Hi I am trying to use csv library to convert my CSV file into a new one.

The code that I wrote is the following:

import csv
import re

file_read=r'C:\Users\Comarch\Desktop\Test.csv'
file_write=r'C:\Users\Comarch\Desktop\Test_new.csv'

def find_txt_in_parentheses(cell_txt):
    pattern = r'\(.+\)'
    return set(re.findall(pattern, cell_txt))

with open(file_write, 'w', encoding='utf-8-sig') as file_w:
    csv_writer = csv.writer(file_w, lineterminator="\n")
    with open(file_read, 'r',encoding='utf-8-sig') as file_r:
        csv_reader = csv.reader(file_r)
        for row in csv_reader:
            cell_txt = row[0]
            txt_in_parentheses = find_txt_in_parentheses(cell_txt)
            if len(txt_in_parentheses) == 1:
                txt_in_parentheses = txt_in_parentheses.pop()
                cell_txt_new = cell_txt.replace(' ' + txt_in_parentheses,'')
                cell_txt_new = txt_in_parentheses + '\n' + cell_txt_new
                row[0] = cell_txt_new
            csv_writer.writerow(row)

The only problem is that in the resulting file (Test_new.csv file), I have CRLF instead of LF. Here is a sample image of:

  • read file on the left
  • write file on the right:

enter image description here

And as a result when I copy the csv column into Google docs Excel file I am getting a blank line after each row with CRLF.

enter image description here

Is it possible to write my code with the use of csv library so that LF is left inside a cell instead of CRLF.

John Snow
  • 107
  • 1
  • 10
  • You *really* should not mix `CRLF` and `LF` in text files.
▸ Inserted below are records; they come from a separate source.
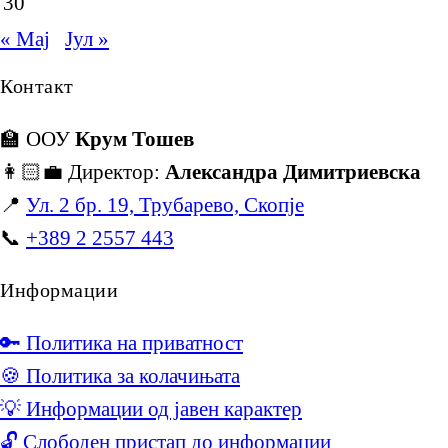
30
« Мај
Јул »
Контакт
🏫 ООУ
Крум Тошев
👩🏻‍💼 Директор:
Александра Димитриевска
📍
Ул. 2 бр. 19, Трубарево, Скопје
📞
+389 2 2557 443
Информации
🔑 Политика на приватност
🍪 Политика за колачињата
💡 Информации од јавен карактер
🔓 Слободен пристап до информации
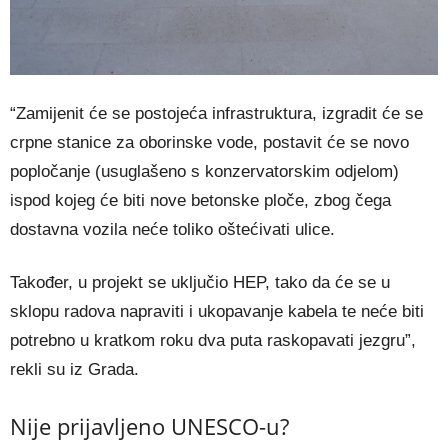
“Zamijenit će se postojeća infrastruktura, izgradit će se
crpne stanice za oborinske vode, postavit će se novo
popločanje (usuglašeno s konzervatorskim odjelom)
ispod kojeg će biti nove betonske ploče, zbog čega
dostavna vozila neće toliko oštećivati ulice.
Također, u projekt se uključio HEP, tako da će se u
sklopu radova napraviti i ukopavanje kabela te neće biti
potrebno u kratkom roku dva puta raskopavati jezgru”,
rekli su iz Grada.
Nije prijavljeno UNESCO-u?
Use one, or the other. Your input file is already practically broken. If the system you are creating this file for can not deal with `CRLF` for some reason, your best bet is probably to use `LF` all the way. – Tomalak Dec 21 '21 at 13:30
  • @Tomalak The problem is I did not mix it. This is what I got from Microsoft Excel after saving the file as CSV file. – John Snow Dec 21 '21 at 13:56
  • Interesting, I've never known! But I can reproduce it, Excel saves `LF` only for me as well. What trouble does it cause when you leave it at `CRLF` after your change? (Excel itself is not confused by it, it opens both files just fine for me.) – Tomalak Dec 21 '21 at 16:41
  • @Tomalak I have edited the question and added a screen of what I got in Google Docs Excel. A blank line in a cell after each line ending with `CRLF` :) – John Snow Dec 22 '21 at 08:48

2 Answers2

3

From the documentation of csv.reader

If csvfile is a file object, it should be opened with newline=''1
[...]

Footnotes

1(1,2) If newline='' is not specified, newlines embedded inside quoted fields will not be interpreted correctly, and on platforms that use \r\n linendings on write an extra \r will be added. It should always be safe to specify newline='', since the csv module does its own (universal) newline handling.

This is precisely the issue you're seeing. So...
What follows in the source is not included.